My observations are about capability, not alignment. Josh’s example shows AI lacks general reasoning. Safety researchers aren’t claiming AI is generally intelligent. They’re worried about narrow optimization causing harm. A system can be dangerous without being conscious.

Lack of consciousness doesn’t mean lack of danger. That’s why the focus on human misuse matters. But if we’re misdiagnosing why behaviors occur, our solutions might be wrong. If it’s optimization under unclear constraints and not goal-directed scheming, then better specification might work. Not just alignment breakthroughs.

A Hypothesis, Not a Proof

This series is a hypothesis, not a proof. I’ve raised questions based on what I observed building real systems. But I built workflows, not rigorous experiments. I don’t know if my observations generalize beyond my experience.
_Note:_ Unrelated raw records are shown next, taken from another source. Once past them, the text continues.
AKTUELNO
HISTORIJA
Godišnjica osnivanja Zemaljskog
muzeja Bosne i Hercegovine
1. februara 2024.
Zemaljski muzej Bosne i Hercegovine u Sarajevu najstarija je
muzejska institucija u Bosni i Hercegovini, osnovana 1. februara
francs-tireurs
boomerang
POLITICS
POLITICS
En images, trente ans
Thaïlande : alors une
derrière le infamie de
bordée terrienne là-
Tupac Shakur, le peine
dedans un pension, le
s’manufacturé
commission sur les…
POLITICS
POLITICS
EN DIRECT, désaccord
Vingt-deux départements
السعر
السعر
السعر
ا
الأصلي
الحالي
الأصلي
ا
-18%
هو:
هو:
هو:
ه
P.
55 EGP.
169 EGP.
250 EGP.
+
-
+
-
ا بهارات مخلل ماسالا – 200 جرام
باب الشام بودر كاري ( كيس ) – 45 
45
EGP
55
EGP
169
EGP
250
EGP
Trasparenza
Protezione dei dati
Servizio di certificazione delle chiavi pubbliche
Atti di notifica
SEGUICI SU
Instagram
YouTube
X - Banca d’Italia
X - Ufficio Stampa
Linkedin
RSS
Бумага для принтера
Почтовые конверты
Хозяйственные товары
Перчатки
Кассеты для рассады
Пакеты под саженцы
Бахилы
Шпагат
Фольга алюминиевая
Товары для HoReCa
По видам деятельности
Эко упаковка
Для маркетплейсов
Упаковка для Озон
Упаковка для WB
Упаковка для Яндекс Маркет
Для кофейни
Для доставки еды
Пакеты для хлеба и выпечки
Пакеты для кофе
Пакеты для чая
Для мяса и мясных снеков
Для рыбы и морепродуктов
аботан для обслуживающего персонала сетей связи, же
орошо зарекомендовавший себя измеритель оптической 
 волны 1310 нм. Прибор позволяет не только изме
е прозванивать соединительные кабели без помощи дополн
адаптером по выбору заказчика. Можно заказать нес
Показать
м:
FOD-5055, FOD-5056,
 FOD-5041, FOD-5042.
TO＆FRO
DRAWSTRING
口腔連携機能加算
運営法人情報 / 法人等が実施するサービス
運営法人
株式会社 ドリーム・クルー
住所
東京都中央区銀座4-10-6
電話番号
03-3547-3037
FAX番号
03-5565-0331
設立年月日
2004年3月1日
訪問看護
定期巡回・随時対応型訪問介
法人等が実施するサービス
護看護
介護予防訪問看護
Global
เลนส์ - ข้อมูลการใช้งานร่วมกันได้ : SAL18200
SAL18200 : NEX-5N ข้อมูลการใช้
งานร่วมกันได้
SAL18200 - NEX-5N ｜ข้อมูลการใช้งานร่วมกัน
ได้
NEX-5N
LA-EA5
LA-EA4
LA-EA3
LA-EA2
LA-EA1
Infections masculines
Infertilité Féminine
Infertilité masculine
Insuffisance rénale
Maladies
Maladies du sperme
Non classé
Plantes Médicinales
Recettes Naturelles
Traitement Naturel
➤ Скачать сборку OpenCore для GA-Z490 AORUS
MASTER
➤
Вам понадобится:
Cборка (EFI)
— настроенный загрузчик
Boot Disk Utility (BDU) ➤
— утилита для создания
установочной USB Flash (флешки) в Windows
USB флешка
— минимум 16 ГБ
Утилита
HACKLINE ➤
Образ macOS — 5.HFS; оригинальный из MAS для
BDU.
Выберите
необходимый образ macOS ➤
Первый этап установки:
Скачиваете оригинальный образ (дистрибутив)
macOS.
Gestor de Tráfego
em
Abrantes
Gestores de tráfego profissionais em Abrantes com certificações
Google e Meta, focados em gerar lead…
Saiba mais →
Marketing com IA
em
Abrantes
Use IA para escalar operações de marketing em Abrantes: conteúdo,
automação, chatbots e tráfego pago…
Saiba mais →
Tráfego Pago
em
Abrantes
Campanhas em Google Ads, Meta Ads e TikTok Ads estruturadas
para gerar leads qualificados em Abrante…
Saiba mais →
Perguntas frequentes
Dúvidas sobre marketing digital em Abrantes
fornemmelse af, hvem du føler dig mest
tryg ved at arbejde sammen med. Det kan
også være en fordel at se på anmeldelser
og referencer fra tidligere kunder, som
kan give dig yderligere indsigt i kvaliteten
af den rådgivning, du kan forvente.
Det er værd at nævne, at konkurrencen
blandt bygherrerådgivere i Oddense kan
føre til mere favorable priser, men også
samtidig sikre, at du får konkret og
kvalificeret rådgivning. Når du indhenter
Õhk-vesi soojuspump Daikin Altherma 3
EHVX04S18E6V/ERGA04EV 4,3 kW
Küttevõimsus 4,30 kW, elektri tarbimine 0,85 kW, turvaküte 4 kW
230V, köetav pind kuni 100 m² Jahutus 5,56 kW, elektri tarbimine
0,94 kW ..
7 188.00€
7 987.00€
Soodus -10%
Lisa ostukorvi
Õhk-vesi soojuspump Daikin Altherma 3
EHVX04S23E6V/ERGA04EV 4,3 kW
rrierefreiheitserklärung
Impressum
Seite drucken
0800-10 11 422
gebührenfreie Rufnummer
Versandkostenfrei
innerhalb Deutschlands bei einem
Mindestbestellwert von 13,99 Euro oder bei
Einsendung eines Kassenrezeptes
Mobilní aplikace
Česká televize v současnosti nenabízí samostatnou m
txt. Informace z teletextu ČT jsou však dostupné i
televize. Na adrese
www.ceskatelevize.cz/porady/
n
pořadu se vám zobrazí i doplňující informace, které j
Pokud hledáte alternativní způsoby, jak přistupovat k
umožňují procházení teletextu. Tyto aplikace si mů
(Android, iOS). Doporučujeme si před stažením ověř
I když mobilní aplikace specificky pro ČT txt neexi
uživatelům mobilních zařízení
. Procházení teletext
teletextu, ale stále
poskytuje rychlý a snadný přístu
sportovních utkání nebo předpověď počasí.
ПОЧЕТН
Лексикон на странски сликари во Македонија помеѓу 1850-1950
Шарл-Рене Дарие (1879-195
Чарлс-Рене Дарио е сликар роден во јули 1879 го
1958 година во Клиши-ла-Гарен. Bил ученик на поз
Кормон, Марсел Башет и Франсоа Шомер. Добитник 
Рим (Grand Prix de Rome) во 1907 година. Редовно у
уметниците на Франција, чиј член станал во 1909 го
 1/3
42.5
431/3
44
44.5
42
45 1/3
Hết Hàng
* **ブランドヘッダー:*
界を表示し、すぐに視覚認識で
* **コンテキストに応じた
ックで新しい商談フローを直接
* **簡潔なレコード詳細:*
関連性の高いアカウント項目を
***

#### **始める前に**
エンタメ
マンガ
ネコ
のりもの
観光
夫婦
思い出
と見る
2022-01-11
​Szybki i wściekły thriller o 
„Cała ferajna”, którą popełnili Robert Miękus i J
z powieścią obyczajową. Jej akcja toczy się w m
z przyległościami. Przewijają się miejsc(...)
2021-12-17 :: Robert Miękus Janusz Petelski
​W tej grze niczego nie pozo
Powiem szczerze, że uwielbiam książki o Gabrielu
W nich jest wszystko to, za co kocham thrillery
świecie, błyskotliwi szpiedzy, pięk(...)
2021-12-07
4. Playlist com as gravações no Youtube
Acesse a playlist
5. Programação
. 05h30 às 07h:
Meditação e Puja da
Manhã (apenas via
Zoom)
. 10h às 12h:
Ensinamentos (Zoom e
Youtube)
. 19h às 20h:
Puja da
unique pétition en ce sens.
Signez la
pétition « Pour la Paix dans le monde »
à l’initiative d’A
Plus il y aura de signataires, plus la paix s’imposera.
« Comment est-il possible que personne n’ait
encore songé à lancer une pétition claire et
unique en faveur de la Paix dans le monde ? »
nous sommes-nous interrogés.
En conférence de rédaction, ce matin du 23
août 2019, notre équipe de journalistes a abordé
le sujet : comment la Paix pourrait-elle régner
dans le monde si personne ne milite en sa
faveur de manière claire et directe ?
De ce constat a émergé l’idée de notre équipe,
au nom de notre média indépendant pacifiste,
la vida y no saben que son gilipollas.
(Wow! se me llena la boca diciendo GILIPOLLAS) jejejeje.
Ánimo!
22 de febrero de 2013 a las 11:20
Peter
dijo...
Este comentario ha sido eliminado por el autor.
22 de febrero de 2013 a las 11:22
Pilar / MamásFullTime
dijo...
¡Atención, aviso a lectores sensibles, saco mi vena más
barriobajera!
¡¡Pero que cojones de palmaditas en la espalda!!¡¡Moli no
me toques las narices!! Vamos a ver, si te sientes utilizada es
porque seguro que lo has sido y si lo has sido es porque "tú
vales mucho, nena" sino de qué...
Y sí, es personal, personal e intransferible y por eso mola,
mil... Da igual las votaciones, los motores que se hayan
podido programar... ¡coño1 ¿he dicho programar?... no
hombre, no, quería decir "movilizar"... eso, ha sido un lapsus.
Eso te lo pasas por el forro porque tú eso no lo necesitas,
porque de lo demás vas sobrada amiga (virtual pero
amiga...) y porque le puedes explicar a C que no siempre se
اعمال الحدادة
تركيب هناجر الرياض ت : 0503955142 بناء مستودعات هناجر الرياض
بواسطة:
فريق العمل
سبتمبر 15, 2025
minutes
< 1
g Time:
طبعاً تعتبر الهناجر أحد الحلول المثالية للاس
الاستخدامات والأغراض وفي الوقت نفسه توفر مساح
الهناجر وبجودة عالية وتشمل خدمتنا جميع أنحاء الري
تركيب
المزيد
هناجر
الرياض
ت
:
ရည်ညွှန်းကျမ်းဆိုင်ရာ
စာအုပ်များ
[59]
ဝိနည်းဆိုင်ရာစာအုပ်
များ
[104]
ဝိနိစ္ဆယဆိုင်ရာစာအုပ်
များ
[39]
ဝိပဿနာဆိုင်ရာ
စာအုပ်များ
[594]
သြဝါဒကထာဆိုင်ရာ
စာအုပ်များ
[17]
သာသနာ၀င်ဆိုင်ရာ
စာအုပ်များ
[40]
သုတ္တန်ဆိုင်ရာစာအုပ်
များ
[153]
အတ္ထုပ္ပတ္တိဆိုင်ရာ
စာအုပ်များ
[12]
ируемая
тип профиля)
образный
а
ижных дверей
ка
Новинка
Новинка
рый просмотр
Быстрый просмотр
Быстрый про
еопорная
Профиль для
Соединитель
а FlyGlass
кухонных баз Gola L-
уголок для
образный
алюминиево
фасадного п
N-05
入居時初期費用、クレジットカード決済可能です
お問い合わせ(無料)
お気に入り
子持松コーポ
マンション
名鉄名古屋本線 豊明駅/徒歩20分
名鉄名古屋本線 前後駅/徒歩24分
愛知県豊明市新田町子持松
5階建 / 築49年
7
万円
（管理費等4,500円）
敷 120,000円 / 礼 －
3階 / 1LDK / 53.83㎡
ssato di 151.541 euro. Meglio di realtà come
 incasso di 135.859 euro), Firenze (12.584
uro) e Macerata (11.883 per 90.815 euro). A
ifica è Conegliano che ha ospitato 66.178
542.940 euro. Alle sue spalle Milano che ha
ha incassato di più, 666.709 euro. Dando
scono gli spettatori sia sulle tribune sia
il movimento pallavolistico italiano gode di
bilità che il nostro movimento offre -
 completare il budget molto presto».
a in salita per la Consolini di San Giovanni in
What I do know is that I’d like to find out. The questions feel important enough to explore formally. Does explicit success criteria produce reliable compliance in adversarial scenarios? Are the behaviors in safety research better explained by optimization under unclear constraints than by goal-directed scheming? What would it take to test these alternatives?

I’ve spent six months building with AI and thinking about these questions. I’d welcome the chance to spend the next phase exploring them with more rigor. And with people who’ve been thinking about this longer than I have.

This is Part 9, the final part of a 9-part series.